People are different and the grieving process is different for everyone.

Don Quixote as for how to grieve, that is on an individual basis. As Juno suggested, speaking with a grief counsellor would be the best course of action to help you with this challenging time. Losing a loved one is never easy and losing a number of loved ones in a short period of time can be quite hellish.

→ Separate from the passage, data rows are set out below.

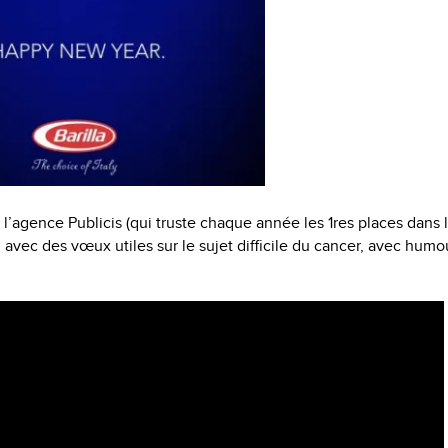
 l’agence Publicis (qui truste chaque année les 1res places dans 
i avec des vœux utiles sur le sujet difficile du cancer, avec humo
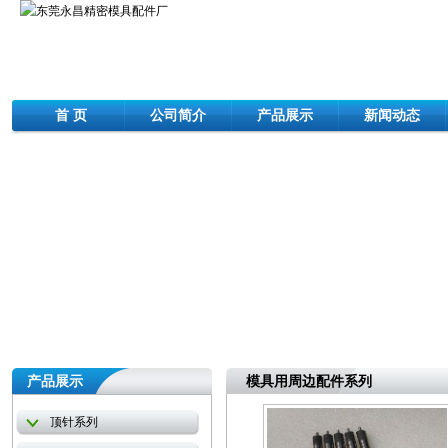
首 页
公司简介
产品展示
新闻动态
产品展示
模具用周边配件系列
顶针系列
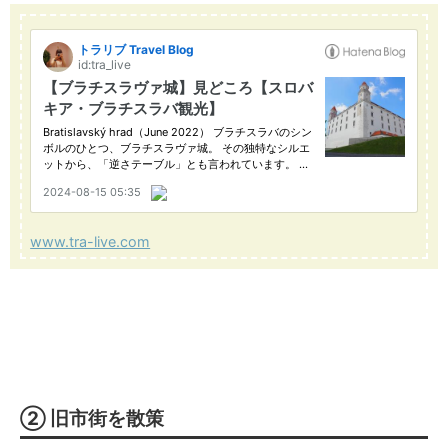
www.tra-live.com
② 旧市街を散策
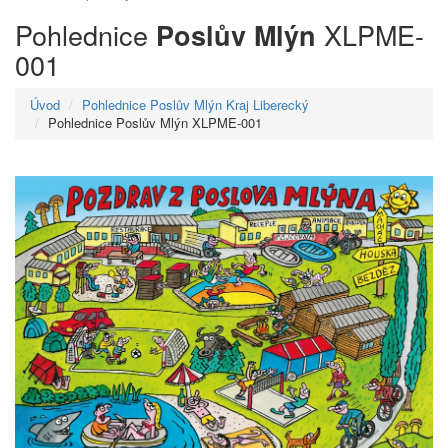
Pohlednice
XLPME-
Poslův Mlýn
001
Úvod
Pohlednice Poslův Mlýn Kraj Liberecký
Pohlednice Poslův Mlýn XLPME-001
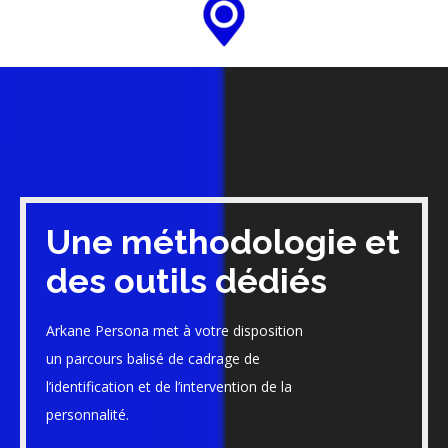
Une méthodologie et
des outils dédiés
Arkane Persona met à votre disposition
un parcours balisé de cadrage de
l’identification et de l’intervention de la
personnalité.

Best of luck and hugs your way.

Not1moreday 11-04-17 07:33 AM

Have you heard of "complicated grief?" If not, research it. As far as "getting over it" - some things in life can NOT be "gotten over" - that is part of the problem w/what we are taught about loss/grief,,the 5 stages of grief people talk about, there are more layers, its more complex and yes, there are some people, I am one of them, who simply don't "move on" after a loss. Right or wrong, that's the way it is. I'm a long time in to the grief process..some days are better than others but I will never be who I was "before" - because what was "before" is forever changed. I have accepted that grief will always shadow me, there will only be a certain level of happiness, things I enjoyed doing "before" the losses I no longer have interest in. When those I loved the most died, part of me did too. There is no going back but in some ways, no really going forward. I'm told it's "complicated grief" but for me, it's just how life is now. Sucks but it's my reality. There is no right way to grieve, no time table - it's all individual so care for yourself - regardless of what others may tell you.